The Limits of ‘Hybrid Governance’ in Afghanistan

Posted: August 15, 2014 in Afghanistan

Srinjoy Bose & Nishank Motwani
Strategic Analysis | Volume 38, Issue 4, 2014

Introduction

The following commentary argues that the strategic and structural solutions proffered by advocates of ‘hybrid’ governance—encompassing elements from distinctly different ideological backgrounds or schools of thought—ignore or fail to address certain inherent shortcomings in their approach that are counter-productive to the ongoing and long-term statebuilding and peacebuilding projects in Afghanistan. The following study elucidates some of these shortcomings.

Some of the strategies adopted by the Afghan government arise from hybrid approaches to governance, where the state has sought to draw its legitimacy from informal social structures by allowing them to perpetuate as competing institutions in matters concerning provision of individual security and important bodies to vet and validate state action.1

Such strategies can be counter-productive, particularly in view of the ongoing transition process in Afghanistan. While hybridism has had apparent ‘successes’ in Tanzania, Mozambique, Bostwana and Somaliland2 —where the inclusion of customary, non-liberal rule systems in the formal statebuilding/peacebuilding processes and the reliance on indigenous sources of state capability provide informal and/or domestic legitimacy—in the case of Afghanistan, reliance on/preservation of pre-existing political, economic and social conditions that fuel conflict are seen to be interfering with locally engrained approaches to/mechanisms for peacemaking. Moreover, empirical investigation also reveals that in countries with corrupt and abusive systems, such as Mexico and Uganda, those responsible for delivering security and justice are often the very perpetrators of insecurity.3

Too often, proponents of hybridism are over-eager to champion the advantages of a hybrid approach, even without paying sufficient attention to its possible ramifications, including that hybridism may, under certain circumstances, (1) negatively impact the working of formal (democratic) institutions, leading to elites once again taking refuge in patron–client networks, (2) dominate or undermine state institutions by violent methods and means, and (3) result in ‘spoiler’ behaviour and activity.

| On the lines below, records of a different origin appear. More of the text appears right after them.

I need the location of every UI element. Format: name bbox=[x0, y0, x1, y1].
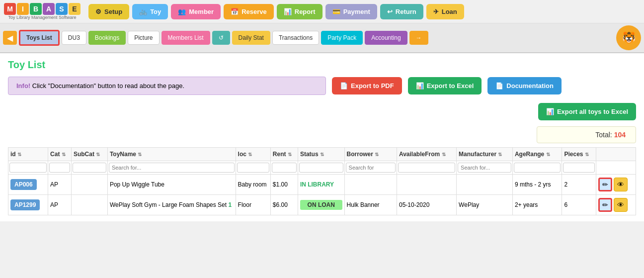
export-pdf-button[interactable]: 📄 Export to PDF bbox=[332, 77, 402, 94]
info-text: Click "Documentation" button to read abo… bbox=[32, 82, 184, 90]
sort-arrows-borrower: ⇅ bbox=[375, 152, 379, 157]
member-icon: 👥 bbox=[178, 8, 186, 15]
search-input-status[interactable] bbox=[299, 163, 343, 173]
col-header-available[interactable]: AvailableFrom ⇅ bbox=[397, 148, 456, 161]
export-excel-button[interactable]: 📊 Export to Excel bbox=[408, 77, 482, 94]
reserve-icon: 📅 bbox=[231, 8, 239, 15]
return-icon: ↩ bbox=[387, 8, 393, 15]
payment-button[interactable]: 💳 Payment bbox=[325, 4, 377, 19]
search-cell-loc bbox=[236, 161, 270, 175]
search-cell-toyname bbox=[107, 161, 236, 175]
col-header-pieces[interactable]: Pieces ⇅ bbox=[562, 148, 596, 161]
col-header-status[interactable]: Status ⇅ bbox=[298, 148, 344, 161]
logo-letters: M I B A S E bbox=[4, 3, 80, 15]
search-cell-cat bbox=[48, 161, 72, 175]
excel-all-icon: 📊 bbox=[546, 108, 554, 115]
main-content: Toy List Info! Click "Documentation" but… bbox=[0, 53, 644, 221]
search-input-available[interactable] bbox=[398, 163, 455, 173]
col-header-id[interactable]: id ⇅ bbox=[8, 148, 48, 161]
search-input-cat[interactable] bbox=[49, 163, 70, 173]
search-input-toyname[interactable] bbox=[109, 163, 235, 173]
tab-party-pack[interactable]: Party Pack bbox=[321, 31, 363, 45]
logo: M I B A S E Toy Library Management Softw… bbox=[4, 3, 80, 20]
col-header-toyname[interactable]: ToyName ⇅ bbox=[107, 148, 236, 161]
toy-table: id ⇅ Cat ⇅ SubCat ⇅ ToyName ⇅ loc bbox=[8, 147, 636, 215]
tab-bookings[interactable]: Bookings bbox=[88, 31, 126, 45]
search-input-rent[interactable] bbox=[272, 163, 297, 173]
total-value: 104 bbox=[614, 131, 626, 139]
report-button[interactable]: 📊 Report bbox=[277, 4, 322, 19]
search-cell-available bbox=[397, 161, 456, 175]
search-input-manufacturer[interactable] bbox=[458, 163, 511, 173]
cell-subcat-1 bbox=[71, 175, 107, 195]
logo-e: E bbox=[69, 3, 80, 15]
sort-arrows-manufacturer: ⇅ bbox=[498, 152, 502, 157]
cell-manufacturer-1 bbox=[457, 175, 513, 195]
tab-transactions[interactable]: Transactions bbox=[272, 31, 319, 45]
nav-prev-button[interactable]: ◀ bbox=[3, 31, 17, 45]
tab-toys-list[interactable]: Toys List bbox=[19, 30, 60, 46]
edit-button-2[interactable]: ✏ bbox=[598, 198, 612, 212]
total-badge: Total: 104 bbox=[537, 126, 636, 143]
cell-id-2: AP1299 bbox=[8, 195, 48, 215]
sort-arrows-pieces: ⇅ bbox=[585, 152, 589, 157]
col-header-cat[interactable]: Cat ⇅ bbox=[48, 148, 72, 161]
search-cell-id bbox=[8, 161, 48, 175]
view-button-2[interactable]: 👁 bbox=[614, 198, 628, 212]
status-in-library: IN LIBRARY bbox=[300, 181, 334, 188]
export-all-row: 📊 Export all toys to Excel bbox=[8, 103, 636, 120]
cell-available-1 bbox=[397, 175, 456, 195]
edit-button-1[interactable]: ✏ bbox=[598, 178, 612, 191]
col-header-manufacturer[interactable]: Manufacturer ⇅ bbox=[457, 148, 513, 161]
col-header-actions bbox=[596, 148, 636, 161]
col-header-subcat[interactable]: SubCat ⇅ bbox=[71, 148, 107, 161]
export-all-excel-button[interactable]: 📊 Export all toys to Excel bbox=[538, 103, 636, 120]
info-message: Info! Click "Documentation" button to re… bbox=[8, 77, 326, 95]
search-cell-agerange bbox=[512, 161, 562, 175]
search-cell-pieces bbox=[562, 161, 596, 175]
return-button[interactable]: ↩ Return bbox=[380, 4, 423, 19]
tab-daily-stat[interactable]: Daily Stat bbox=[232, 31, 270, 45]
sort-arrows-loc: ⇅ bbox=[248, 152, 252, 157]
tab-next[interactable]: → bbox=[409, 31, 428, 45]
cell-rent-1: $1.00 bbox=[270, 175, 298, 195]
loan-button[interactable]: ✈ Loan bbox=[426, 4, 464, 19]
toy-button[interactable]: 🚲 Toy bbox=[132, 4, 168, 19]
top-navigation: M I B A S E Toy Library Management Softw… bbox=[0, 0, 644, 23]
search-input-borrower[interactable] bbox=[346, 163, 396, 173]
cell-actions-2: ✏ 👁 bbox=[596, 195, 636, 215]
member-button[interactable]: 👥 Member bbox=[171, 4, 221, 19]
sort-arrows-id: ⇅ bbox=[17, 152, 21, 157]
col-header-rent[interactable]: Rent ⇅ bbox=[270, 148, 298, 161]
search-input-pieces[interactable] bbox=[563, 163, 594, 173]
cell-toyname-1: Pop Up Wiggle Tube bbox=[107, 175, 236, 195]
reserve-button[interactable]: 📅 Reserve bbox=[224, 4, 274, 19]
cell-toyname-2: WePlay Soft Gym - Large Foam Shapes Set … bbox=[107, 195, 236, 215]
excel-icon: 📊 bbox=[416, 82, 424, 90]
view-button-1[interactable]: 👁 bbox=[614, 178, 628, 191]
sort-arrows-toyname: ⇅ bbox=[138, 152, 142, 157]
search-input-agerange[interactable] bbox=[514, 163, 561, 173]
pdf-icon: 📄 bbox=[340, 82, 348, 90]
setup-button[interactable]: ⚙ Setup bbox=[88, 4, 129, 19]
col-header-borrower[interactable]: Borrower ⇅ bbox=[344, 148, 397, 161]
cell-agerange-1: 9 mths - 2 yrs bbox=[512, 175, 562, 195]
documentation-button[interactable]: 📄 Documentation bbox=[487, 77, 562, 94]
search-input-subcat[interactable] bbox=[73, 163, 106, 173]
col-header-agerange[interactable]: AgeRange ⇅ bbox=[512, 148, 562, 161]
search-input-id[interactable] bbox=[9, 163, 47, 173]
cell-id-1: AP006 bbox=[8, 175, 48, 195]
tab-refresh[interactable]: ↺ bbox=[212, 31, 230, 45]
col-header-loc[interactable]: loc ⇅ bbox=[236, 148, 270, 161]
search-input-loc[interactable] bbox=[237, 163, 269, 173]
tab-accounting[interactable]: Accounting bbox=[365, 31, 407, 45]
sort-arrows-agerange: ⇅ bbox=[546, 152, 550, 157]
tab-du3[interactable]: DU3 bbox=[62, 31, 86, 45]
refresh-icon: ↺ bbox=[219, 34, 224, 41]
info-bar: Info! Click "Documentation" button to re… bbox=[8, 77, 636, 95]
page-title: Toy List bbox=[8, 59, 636, 71]
id-badge-2: AP1299 bbox=[10, 199, 40, 210]
tab-picture[interactable]: Picture bbox=[128, 31, 159, 45]
search-cell-subcat bbox=[71, 161, 107, 175]
tab-members-list[interactable]: Members List bbox=[161, 31, 210, 45]
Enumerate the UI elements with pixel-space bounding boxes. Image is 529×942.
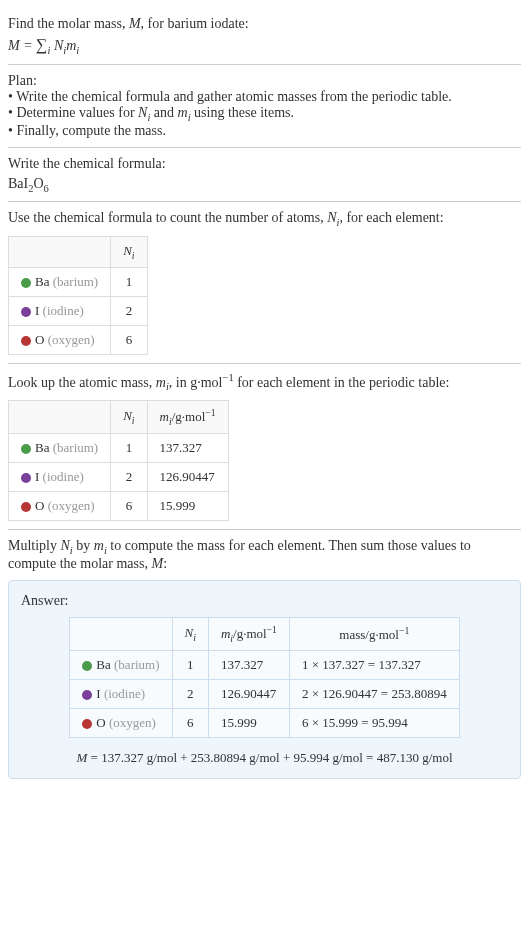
element-cell-i: I (iodine) [9, 463, 111, 492]
dot-i-icon [21, 307, 31, 317]
n-ba: 1 [111, 267, 147, 296]
plan-bullet-3: • Finally, compute the mass. [8, 123, 521, 139]
name-ba: (barium) [53, 440, 98, 455]
element-cell-o: O (oxygen) [70, 708, 172, 737]
dot-o-icon [21, 336, 31, 346]
table-row: Ba (barium) 1 137.327 [9, 434, 229, 463]
header-ni-var: N [123, 243, 132, 258]
name-i: (iodine) [43, 469, 84, 484]
name-ba: (barium) [114, 657, 159, 672]
count-table: Ni Ba (barium) 1 I (iodine) 2 O (oxygen)… [8, 236, 148, 355]
count-intro-start: Use the chemical formula to count the nu… [8, 210, 327, 225]
m-i: 126.90447 [147, 463, 228, 492]
n-o: 6 [111, 325, 147, 354]
mult-mi: m [94, 538, 104, 553]
sym-o: O [96, 715, 105, 730]
sigma-icon: ∑ [36, 36, 47, 53]
plan-title: Plan: [8, 73, 521, 89]
m-o: 15.999 [208, 708, 289, 737]
name-i: (iodine) [104, 686, 145, 701]
table-row: O (oxygen) 6 15.999 6 × 15.999 = 95.994 [70, 708, 459, 737]
mult-ni: N [61, 538, 70, 553]
sym-ba: Ba [35, 440, 49, 455]
element-cell-ba: Ba (barium) [9, 267, 111, 296]
header-element [9, 237, 111, 268]
dot-i-icon [82, 690, 92, 700]
dot-o-icon [82, 719, 92, 729]
name-o: (oxygen) [109, 715, 156, 730]
final-text: = 137.327 g/mol + 253.80894 g/mol + 95.9… [87, 750, 452, 765]
header-mi-sup: −1 [267, 624, 277, 635]
mult-mvar: M [151, 556, 163, 571]
header-ni: Ni [111, 401, 147, 434]
plan-section: Plan: • Write the chemical formula and g… [8, 65, 521, 148]
intro-line1-end: , for barium iodate: [141, 16, 249, 31]
dot-ba-icon [21, 278, 31, 288]
mass-intro-end: for each element in the periodic table: [234, 374, 450, 389]
header-ni-sub: i [193, 632, 196, 643]
header-mi-unit: /g·mol [233, 626, 267, 641]
table-row: I (iodine) 2 126.90447 [9, 463, 229, 492]
header-mi-sup: −1 [205, 407, 215, 418]
element-cell-i: I (iodine) [9, 296, 111, 325]
plan-bullet-2: • Determine values for Ni and mi using t… [8, 105, 521, 123]
plan-b2-mid: and [150, 105, 177, 120]
answer-table: Ni mi/g·mol−1 mass/g·mol−1 Ba (barium) 1… [69, 617, 459, 738]
header-ni: Ni [172, 617, 208, 650]
m-o: 15.999 [147, 492, 228, 521]
m-i: 126.90447 [208, 679, 289, 708]
header-element [9, 401, 111, 434]
header-mi-var: m [221, 626, 230, 641]
sym-ba: Ba [35, 274, 49, 289]
m-ba: 137.327 [147, 434, 228, 463]
mult-mid: by [73, 538, 94, 553]
header-mi: mi/g·mol−1 [147, 401, 228, 434]
n-ba: 1 [172, 650, 208, 679]
name-ba: (barium) [53, 274, 98, 289]
sym-i: I [35, 303, 39, 318]
answer-title: Answer: [21, 593, 508, 609]
mass-intro-sup: −1 [222, 372, 233, 383]
element-cell-o: O (oxygen) [9, 325, 111, 354]
sym-i: I [96, 686, 100, 701]
header-ni-var: N [123, 408, 132, 423]
element-cell-ba: Ba (barium) [70, 650, 172, 679]
formula-m: m [66, 38, 76, 53]
multiply-text: Multiply Ni by mi to compute the mass fo… [8, 538, 521, 572]
multiply-section: Multiply Ni by mi to compute the mass fo… [8, 530, 521, 787]
chem-sub2: 6 [44, 182, 49, 193]
plan-b2-start: • Determine values for [8, 105, 138, 120]
mass-intro-start: Look up the atomic mass, [8, 374, 156, 389]
count-section: Use the chemical formula to count the nu… [8, 202, 521, 363]
calc-ba: 1 × 137.327 = 137.327 [289, 650, 459, 679]
table-row: I (iodine) 2 126.90447 2 × 126.90447 = 2… [70, 679, 459, 708]
formula-section: Write the chemical formula: BaI2O6 [8, 148, 521, 203]
n-i: 2 [111, 463, 147, 492]
calc-o: 6 × 15.999 = 95.994 [289, 708, 459, 737]
molar-mass-formula: M = ∑i Nimi [8, 36, 521, 56]
header-mass: mass/g·mol−1 [289, 617, 459, 650]
mass-intro: Look up the atomic mass, mi, in g·mol−1 … [8, 372, 521, 392]
final-formula: M = 137.327 g/mol + 253.80894 g/mol + 95… [21, 750, 508, 766]
intro-text: Find the molar mass, M, for barium iodat… [8, 16, 521, 32]
chemical-formula: BaI2O6 [8, 176, 521, 194]
header-element [70, 617, 172, 650]
element-cell-i: I (iodine) [70, 679, 172, 708]
mass-intro-mid: , in g·mol [169, 374, 223, 389]
table-row: Ba (barium) 1 137.327 1 × 137.327 = 137.… [70, 650, 459, 679]
plan-bullet-1: • Write the chemical formula and gather … [8, 89, 521, 105]
formula-m-sub: i [76, 45, 79, 56]
final-mvar: M [76, 750, 87, 765]
table-row: I (iodine) 2 [9, 296, 148, 325]
n-ba: 1 [111, 434, 147, 463]
table-header-row: Ni mi/g·mol−1 [9, 401, 229, 434]
sym-i: I [35, 469, 39, 484]
element-cell-ba: Ba (barium) [9, 434, 111, 463]
name-i: (iodine) [43, 303, 84, 318]
mass-table: Ni mi/g·mol−1 Ba (barium) 1 137.327 I (i… [8, 400, 229, 521]
header-mi: mi/g·mol−1 [208, 617, 289, 650]
count-intro-var: N [327, 210, 336, 225]
sym-o: O [35, 332, 44, 347]
sym-ba: Ba [96, 657, 110, 672]
dot-ba-icon [82, 661, 92, 671]
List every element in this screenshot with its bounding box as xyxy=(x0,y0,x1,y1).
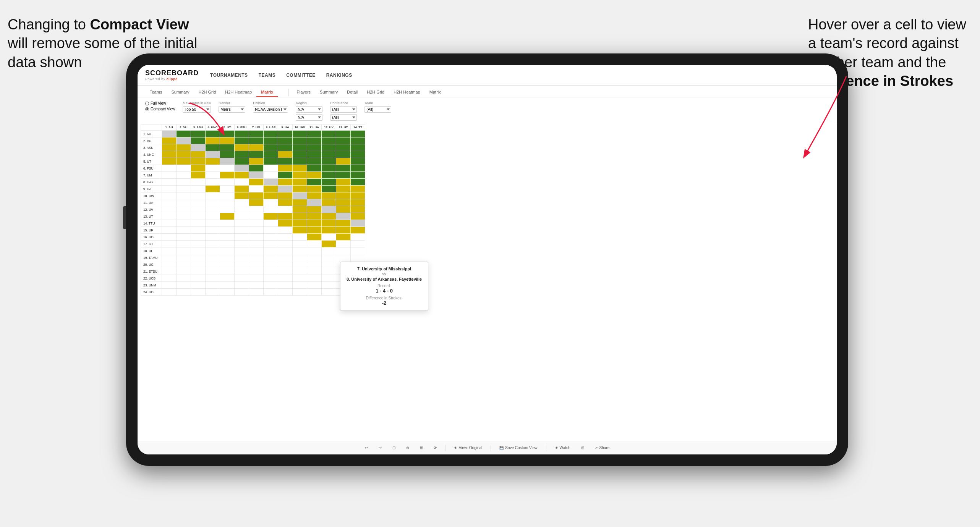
matrix-cell[interactable] xyxy=(322,199,336,206)
matrix-cell[interactable] xyxy=(293,234,307,241)
matrix-cell[interactable] xyxy=(336,241,351,247)
matrix-cell[interactable] xyxy=(293,275,307,282)
matrix-cell[interactable] xyxy=(162,282,177,289)
matrix-cell[interactable] xyxy=(162,199,177,206)
matrix-cell[interactable] xyxy=(177,275,191,282)
matrix-cell[interactable] xyxy=(249,261,264,268)
matrix-cell[interactable] xyxy=(293,206,307,213)
matrix-cell[interactable] xyxy=(307,192,322,199)
tab-matrix1[interactable]: Matrix xyxy=(256,88,278,97)
matrix-cell[interactable] xyxy=(162,192,177,199)
matrix-cell[interactable] xyxy=(191,137,206,144)
matrix-cell[interactable] xyxy=(220,172,235,179)
matrix-cell[interactable] xyxy=(293,199,307,206)
matrix-cell[interactable] xyxy=(307,275,322,282)
matrix-cell[interactable] xyxy=(322,247,336,254)
matrix-cell[interactable] xyxy=(206,268,220,275)
matrix-cell[interactable] xyxy=(191,220,206,227)
matrix-cell[interactable] xyxy=(264,137,278,144)
matrix-cell[interactable] xyxy=(293,158,307,165)
matrix-cell[interactable] xyxy=(162,186,177,192)
matrix-cell[interactable] xyxy=(249,206,264,213)
matrix-cell[interactable] xyxy=(235,186,249,192)
matrix-cell[interactable] xyxy=(293,282,307,289)
matrix-cell[interactable] xyxy=(191,192,206,199)
matrix-cell[interactable] xyxy=(235,206,249,213)
matrix-cell[interactable] xyxy=(307,254,322,261)
matrix-cell[interactable] xyxy=(191,227,206,234)
matrix-cell[interactable] xyxy=(351,137,365,144)
matrix-cell[interactable] xyxy=(278,234,293,241)
matrix-cell[interactable] xyxy=(249,165,264,172)
matrix-cell[interactable] xyxy=(206,179,220,186)
matrix-cell[interactable] xyxy=(278,172,293,179)
matrix-cell[interactable] xyxy=(191,165,206,172)
matrix-cell[interactable] xyxy=(235,192,249,199)
matrix-cell[interactable] xyxy=(162,165,177,172)
matrix-cell[interactable] xyxy=(322,131,336,137)
matrix-cell[interactable] xyxy=(220,241,235,247)
matrix-cell[interactable] xyxy=(336,172,351,179)
matrix-cell[interactable] xyxy=(264,220,278,227)
matrix-cell[interactable] xyxy=(336,206,351,213)
matrix-cell[interactable] xyxy=(235,165,249,172)
matrix-cell[interactable] xyxy=(307,241,322,247)
matrix-cell[interactable] xyxy=(307,158,322,165)
matrix-cell[interactable] xyxy=(220,137,235,144)
matrix-cell[interactable] xyxy=(177,151,191,158)
matrix-cell[interactable] xyxy=(177,268,191,275)
matrix-cell[interactable] xyxy=(278,137,293,144)
matrix-cell[interactable] xyxy=(249,254,264,261)
matrix-cell[interactable] xyxy=(293,268,307,275)
matrix-cell[interactable] xyxy=(336,199,351,206)
matrix-cell[interactable] xyxy=(293,186,307,192)
matrix-cell[interactable] xyxy=(177,172,191,179)
matrix-cell[interactable] xyxy=(177,165,191,172)
matrix-cell[interactable] xyxy=(264,213,278,220)
matrix-cell[interactable] xyxy=(235,220,249,227)
matrix-cell[interactable] xyxy=(264,261,278,268)
matrix-cell[interactable] xyxy=(278,220,293,227)
matrix-cell[interactable] xyxy=(264,151,278,158)
matrix-cell[interactable] xyxy=(293,151,307,158)
matrix-cell[interactable] xyxy=(264,289,278,296)
compact-view-radio[interactable]: Compact View xyxy=(145,107,175,111)
matrix-cell[interactable] xyxy=(293,192,307,199)
matrix-cell[interactable] xyxy=(351,206,365,213)
matrix-cell[interactable] xyxy=(278,268,293,275)
matrix-cell[interactable] xyxy=(162,234,177,241)
matrix-cell[interactable] xyxy=(162,289,177,296)
matrix-cell[interactable] xyxy=(351,234,365,241)
matrix-cell[interactable] xyxy=(278,206,293,213)
matrix-cell[interactable] xyxy=(278,199,293,206)
matrix-cell[interactable] xyxy=(206,192,220,199)
matrix-cell[interactable] xyxy=(322,282,336,289)
matrix-cell[interactable] xyxy=(177,206,191,213)
matrix-cell[interactable] xyxy=(322,241,336,247)
matrix-cell[interactable] xyxy=(322,213,336,220)
conference-select[interactable]: (All) xyxy=(330,106,357,113)
matrix-cell[interactable] xyxy=(278,247,293,254)
matrix-cell[interactable] xyxy=(162,275,177,282)
matrix-cell[interactable] xyxy=(322,192,336,199)
tab-summary2[interactable]: Summary xyxy=(315,88,342,97)
zoom-in-btn[interactable]: ⊕ xyxy=(404,445,411,451)
matrix-cell[interactable] xyxy=(278,192,293,199)
matrix-cell[interactable] xyxy=(206,282,220,289)
matrix-cell[interactable] xyxy=(307,179,322,186)
matrix-cell[interactable] xyxy=(206,234,220,241)
matrix-cell[interactable] xyxy=(336,186,351,192)
matrix-cell[interactable] xyxy=(307,289,322,296)
matrix-cell[interactable] xyxy=(235,268,249,275)
matrix-cell[interactable] xyxy=(162,137,177,144)
region-select[interactable]: N/A xyxy=(296,106,322,113)
redo-btn[interactable]: ↪ xyxy=(376,445,384,451)
nav-committee[interactable]: COMMITTEE xyxy=(286,73,316,78)
matrix-cell[interactable] xyxy=(336,144,351,151)
matrix-cell[interactable] xyxy=(249,234,264,241)
matrix-cell[interactable] xyxy=(322,144,336,151)
tab-h2h-heatmap1[interactable]: H2H Heatmap xyxy=(220,88,256,97)
matrix-cell[interactable] xyxy=(162,206,177,213)
matrix-cell[interactable] xyxy=(351,151,365,158)
watch-btn[interactable]: 👁 Watch xyxy=(552,445,573,451)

The following study serves to identify challenges posed to the statebuilding/peacebuilding project in Afghanistan by a hybrid governance model and cautions against its overzealous and uncritical acceptance. As one scholar has argued, hybridism is not a phenomenon to be either universally condemned or venerated; rather the implications of hybridism need to be appraised in specific contexts.4

1. A hybrid political order is one that combines elements from different—seemingly incompatible and unharmonious—ideological worldviews and attempts to evolve a mixed structure often comprising informal and formal institutions of power, often clashing with each other. In the process, the ‘state’ becomes ‘only one actor among others, and “state order” is only one of a number of orders claiming to provide security, frameworks for conflict regulation and social services’ (V. Boege et al., ‘States Emerging from Hybrid Political Orders: Pacific Experiences’, Occasional Papers Series No. 11, Australian Centre for Peace and Conflict Studies, Brisbane, September 2008, p. 6). Martina Fischer and Beatrix Schmelzle (eds.), Building Peace in the Absence of States: Challenging the Discourse on State Failure, Berghof Handbook for Conflict Transformation Dialogue Series No. 8, Berlin, 2009; K.P. Clements et al., ‘State Building Reconsidered: The Role of Hybridity in the Formation of Political Order’, Political Science, 59(1), 2007, pp. 45–56; Oliver P. Richmond, A Post-liberal Peace: The Infrapolitics of Peacebuilding, Routledge, London, 2011; David Chandler, International Statebuilding: The Rise of Post-liberal Governance, Routledge, London, 2011; Timothy Donais, Peacebuilding and Local Ownership: Post-conflict Consensus-building, Routledge, London, 2012.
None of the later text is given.